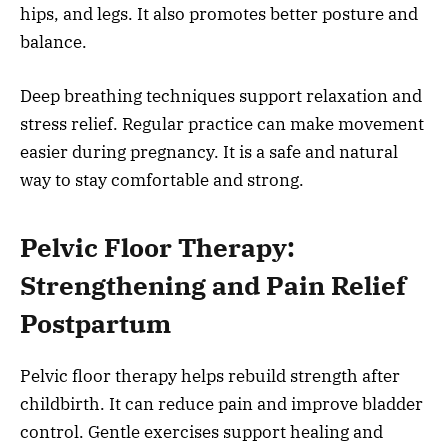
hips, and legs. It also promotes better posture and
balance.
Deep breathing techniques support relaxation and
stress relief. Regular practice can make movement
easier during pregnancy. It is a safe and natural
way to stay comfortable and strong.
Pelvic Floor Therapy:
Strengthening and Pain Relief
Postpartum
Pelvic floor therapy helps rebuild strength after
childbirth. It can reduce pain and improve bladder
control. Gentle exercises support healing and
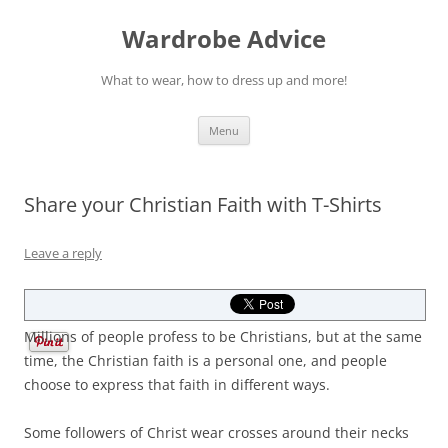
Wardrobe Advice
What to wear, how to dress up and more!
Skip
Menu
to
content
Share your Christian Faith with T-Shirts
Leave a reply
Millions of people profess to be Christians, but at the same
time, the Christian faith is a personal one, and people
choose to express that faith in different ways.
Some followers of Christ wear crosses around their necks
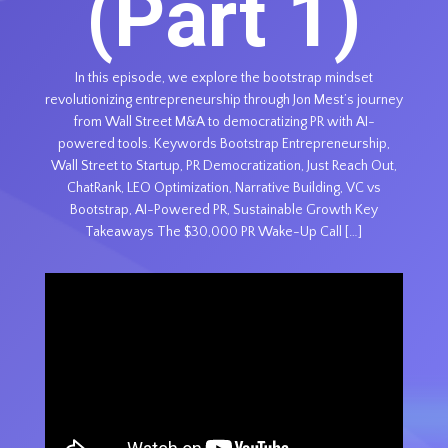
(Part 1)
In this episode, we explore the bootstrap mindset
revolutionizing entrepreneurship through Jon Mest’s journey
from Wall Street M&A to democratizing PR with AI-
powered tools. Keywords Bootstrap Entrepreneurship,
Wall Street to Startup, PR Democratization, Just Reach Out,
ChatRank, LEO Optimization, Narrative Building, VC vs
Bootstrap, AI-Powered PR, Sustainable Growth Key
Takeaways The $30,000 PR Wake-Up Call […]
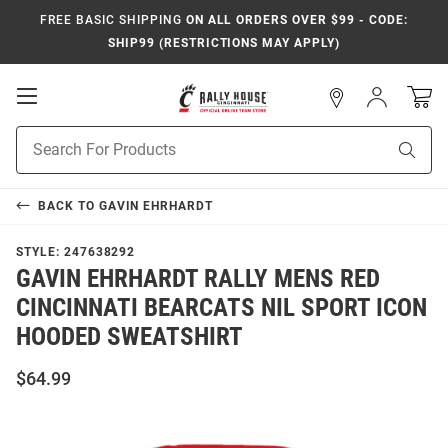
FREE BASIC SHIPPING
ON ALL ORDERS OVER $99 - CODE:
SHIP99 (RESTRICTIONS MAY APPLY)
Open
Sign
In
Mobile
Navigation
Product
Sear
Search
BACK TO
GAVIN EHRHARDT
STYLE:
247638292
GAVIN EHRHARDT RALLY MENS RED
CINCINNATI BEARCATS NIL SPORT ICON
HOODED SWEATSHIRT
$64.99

---

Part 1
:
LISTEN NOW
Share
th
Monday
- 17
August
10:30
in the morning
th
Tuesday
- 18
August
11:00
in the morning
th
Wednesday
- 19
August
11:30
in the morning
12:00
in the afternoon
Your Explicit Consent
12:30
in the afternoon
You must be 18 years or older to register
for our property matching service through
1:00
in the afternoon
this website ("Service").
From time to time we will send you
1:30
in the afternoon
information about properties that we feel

---

> **Directions for this task**: If a line of the data holds the string "Wall", count it. Then state the total and nothing more.

> **Exercise answer**: 2